Tensions rise as protests at Syracuse University continue
Updated at 7:00 a.m. Wednesday
Syracuse University officials have taken a noticeably tougher stance against protests by #NotAgainSU, a group of students that says the administration hasn't done enough to address racist and anti-Semitic incidents on campus in the last few months.
When #NotAgainSU occupied the Barnes Center on campus for eight days in November, SU officials suspended the rules so the students could stay in the building 24 hours a day. But when the group occupied Crouse-Hinds Hall Monday, they were asked to leave when the building closed at 9 p.m. About 30 students refused to leave, so administration officials told them they faced interim suspensions for refusing the leave the building.

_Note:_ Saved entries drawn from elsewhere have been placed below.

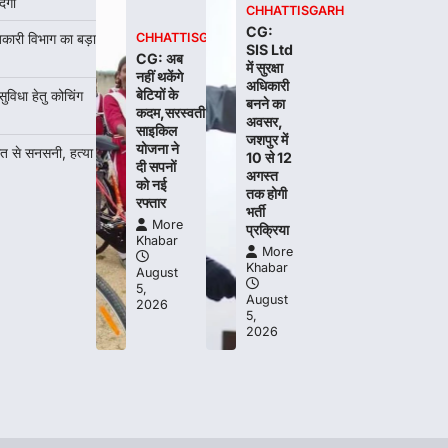
दगी
CHHATTISGARH
CG:
बकारी विभाग का बड़ा
CHHATTISGARH
SIS Ltd
CG: अब
में सुरक्षा
नहीं थकेंगे
अधिकारी
बेटियों के
धा हेतु कोचिंग
बनने का
कदम,सरस्वती
अवसर,
साइकिल
जशपुर में
योजना ने
ौत से सनसनी, हत्या
10 से 12
दी सपनों
अगस्त
को नई
तक होगी
रफ्तार
भर्ती
More
प्रक्रिया
Khabar
More
Khabar
August
5,
August
2026
5,
2026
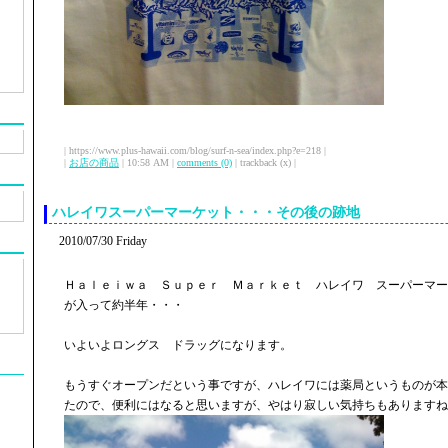
| https://www.plus-hawaii.com/blog/surf-n-sea/index.php?e=218 |
|
お店の商品
| 10:58 AM |
comments (0)
| trackback (x) |
ハレイワスーパーマーケット・・・その後の跡地
2010/07/30 Friday
Ｈａｌｅｉｗａ Ｓｕｐｅｒ Ｍａｒｋｅｔ ハレイワ スーパーマー
が入って約半年・・・
いよいよロングス ドラッグになります。
もうすぐオープンだという事ですが、ハレイワには薬局というものが本
たので、便利にはなると思いますが、やはり寂しい気持ちもありますね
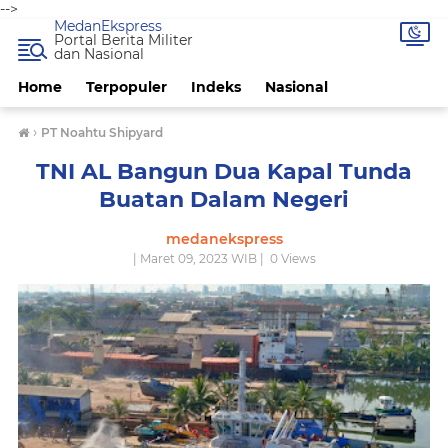
-->
MedanEkspress
Portal Berita Militer
dan Nasional
Home
Terpopuler
Indeks
Nasional
›
PT Noahtu Shipyard
TNI AL Bangun Dua Kapal Tunda
Buatan Dalam Negeri
medanekspress
| Maret 09, 2023 WIB |
0
Views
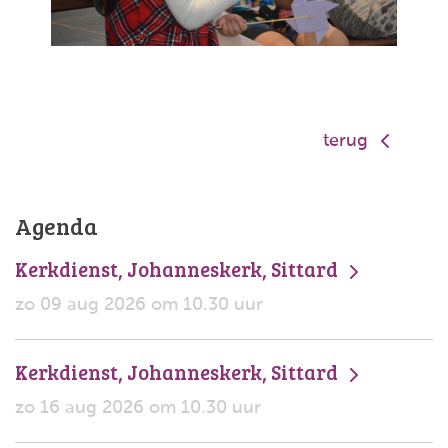
terug
Agenda
Kerkdienst, Johanneskerk, Sittard
zo 09 aug 2026 om 10.30 uur
Kerkdienst, Johanneskerk, Sittard
zo 16 aug 2026 om 10.30 uur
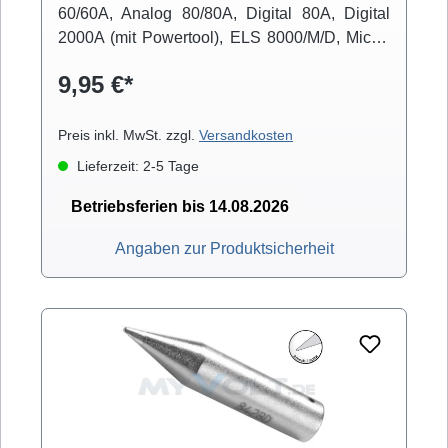
60/60A, Analog 80/80A, Digital 80A, Digital
2000A (mit Powertool), ELS 8000/M/D, Micro-
Con 60iA (mit Powertool), MS 6000, MS
9,95 €*
8000/D, Multi-Pro, Multi-Sprint, Multi-TC, Twin
80A (mit Ergotool)
Preis inkl. MwSt. zzgl.
Versandkosten
Lieferzeit: 2-5 Tage
Betriebsferien bis 14.08.2026
Angaben zur Produktsicherheit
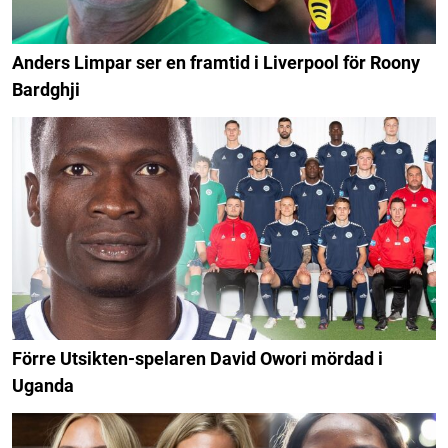
Anders Limpar ser en framtid i Liverpool för Roony
Bardghji
Förre Utsikten-spelaren David Owori mördad i
Uganda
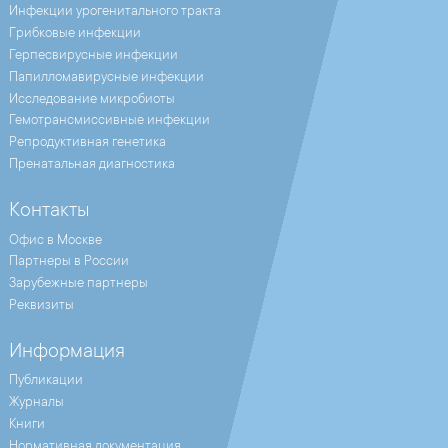
Инфекции урогенитального тракта
Грибковые инфекции
Герпесвирусные инфекции
Папилломавирусные инфекции
Исследование микробиоты
Гемотрансмиссивные инфекции
Репродуктивная генетика
Пренатальная диагностика
Контакты
Офис в Москве
Партнеры в России
Зарубежные партнеры
Реквизиты
Информация
Публикации
Журналы
Книги
Нормативная документация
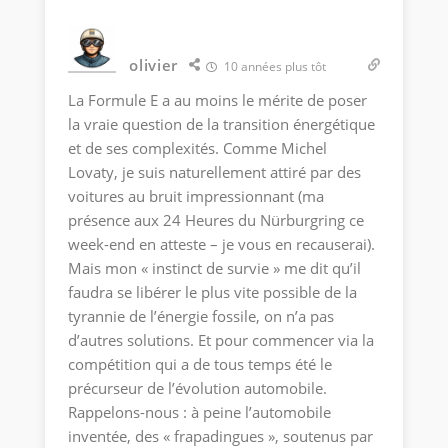
olivier
10 années plus tôt
La Formule E a au moins le mérite de poser
la vraie question de la transition énergétique
et de ses complexités. Comme Michel
Lovaty, je suis naturellement attiré par des
voitures au bruit impressionnant (ma
présence aux 24 Heures du Nürburgring ce
week-end en atteste – je vous en recauserai).
Mais mon « instinct de survie » me dit qu’il
faudra se libérer le plus vite possible de la
tyrannie de l’énergie fossile, on n’a pas
d’autres solutions. Et pour commencer via la
compétition qui a de tous temps été le
précurseur de l’évolution automobile.
Rappelons-nous : à peine l’automobile
inventée, des « frapadingues », soutenus par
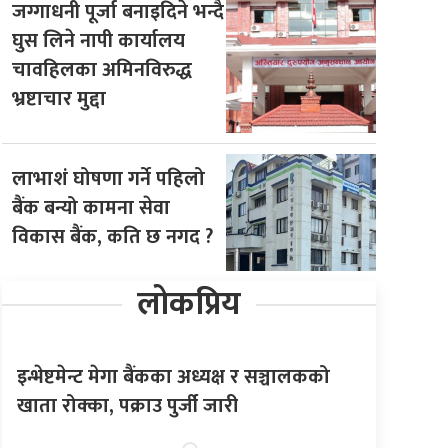
जग्गाधनी पूर्जा बनाइदिने भन्दै
घुस लिने नापी कार्यालय
चावहिलका अमिनविरुद्ध
भ्रष्टाचार मुद्दा
लाभाशं घोषणा गर्ने पहिलो
बैंक बन्यो कामना सेवा
विकास बैंक, कति छ नगद ?
लोकप्रिय
इन्भेष्टमेन्ट मेगा बैंकका अध्यक्ष र सञ्चालकको
खाता रोक्का, पक्राउ पुर्जी जारी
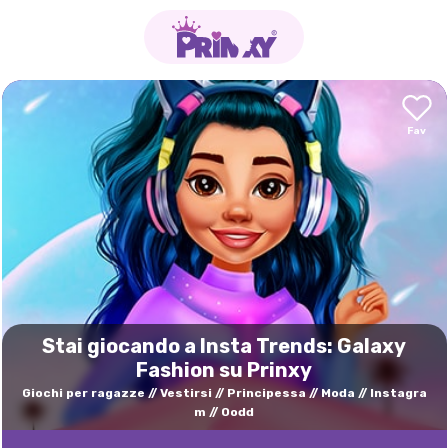
Stai giocando a Insta Trends: Galaxy
Fashion su Prinxy
Giochi per ragazze
Vestirsi
Principessa
Moda
Instagra
m
Oodd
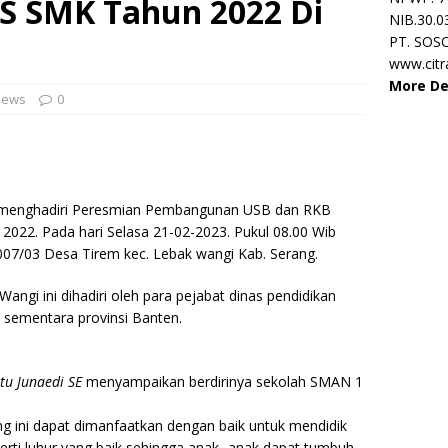
S SMK Tahun 2022 Di
NIB.30.0
PT. SOS
www.cit
More De
News
0
E menghadiri Peresmian Pembangunan USB dan RKB
22. Pada hari Selasa 21-02-2023. Pukul 08.00 Wib
007/03 Desa Tirem kec. Lebak wangi Kab. Serang.
gi ini dihadiri oleh para pejabat dinas pendidikan
sementara provinsi Banten.
tu Junaedi SE
menyampaikan berdirinya sekolah SMAN 1
 ini dapat dimanfaatkan dengan baik untuk mendidik
kerti luhur yang baik sehingga anak- anak dapat tumbuh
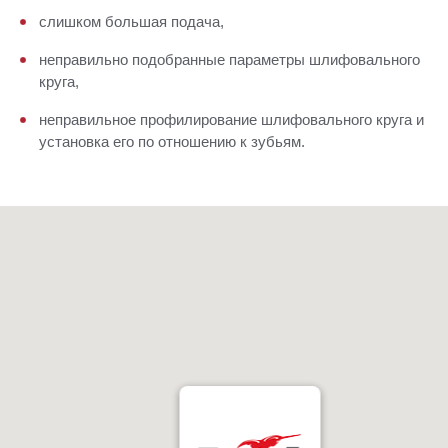
слишком большая подача,
неправильно подобранные параметры шлифовального
круга,
неправильное профилирование шлифовального круга и
установка его по отношению к зубьям.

Tensions continued to rise Tuesday. With students still at Crouse-Hinds Hall, SU officials moved classes out of the building and would only let people in who had card access. Department of Public Safety officials refused to let outside food and other supplies be delivered, leading students inside to say they were being starved.
SU officials say the students are not being denied food, and said dinner was provided to the students Tuesday night.
"Students are free to leave the building at any time," the university said in a statement.
But students in the building say they are being treated like prisoners.
It is clear that the administration is trying to starve us out and silence our student voice. We pay $52,000+ to be dehumanized and treated like prisoners. Please come outside Crouse-Hinds and continue to protest these injustices. #NotAgainSUspended #FreeCrouse (2/2) pic.twitter.com/UZOb0G0oav— #NOTAGAINSU (@notagain_su) February 19, 2020
Grace Gay, a sophomore at SU, said the university is enabling racism on campus and the protesters inside are brave for fighting for what they believe in.
“Student protests are what cause change on university campuses,” Gay said. “To basically, disallow students from peacefully protesting, just sitting in a building, says a lot about how the university views students of color, views protesting, views change.”
She said she also does support the removal, even if it’s temporary, of the Syracuse University chancellor and Department of Public Safety chief, something the protest movement is demanding. Gay said protesters don’t just want more diversity and inclusion, they want integration.
“We want students to feel like they are a part of this campus and everyone is united, and to not let hate crimes go without justice,” Gay said.
#NotAgainSU has demanded that Chancellor Kent Syverud, and DPS Chief Bobby Maldonado and two other administration officials resign by Friday or "escalated action" will take place.
A junior at SU, who did not want to give her name, said initially, the renewed protest was in regards to more transparency between the administration, faculty and students. She said a revised list of demands made by protesters, which includes expelling perpetrators of hate crimes, has not been addressed by the administration.
“And now we’re all here because we’re angry that they’re threatening the students with suspension,” she said. “They are suspending them. I’m pretty sure everyone in this crowd has signed the petition, has brought some sort of food or blanket to support them inside for the same reason.”
Tuesday night, SU officials offered to revoke the interim suspensions if the students left Crouse-Hinds Hall by 10 p.m. They also continued to offer students the use of Bird Library, which is open 24 hours, for students to continue their protest when Crouse-Hinds Hall is closed. Officials also tried to schedule a meeting with students on Thursday, to "identify the leaders responsible for addressing their new and existing concerns, as well as a timeline for meeting dates—with good faith commitment to weekly meetings through the Spring 2020 semester."
SU officials said the students rejected all of these options.
"Shifting culture and creating positive change is a long and, at times, complicated process. But it is possible to acknowledge progress, while also being very clear that hard and necessary work remains," said Rob Hradsky, vice president for the student experience said n a statement. "Reflecting on what we have done and the work ahead reminds us that realizing our collective goals is possible, even if it takes longer than anticipated."
Syracuse Mayor Ben Walsh said he is continuing to monitor the situation.
"My primary concerns are ensuring that students and the campus community are safe and that students are provided the opportunity to present their concerns," Walsh said in a statement. "My staff and I will continue to be in regular contact with the Administration, the Syracuse Police Department and, as in the past, with students on campus."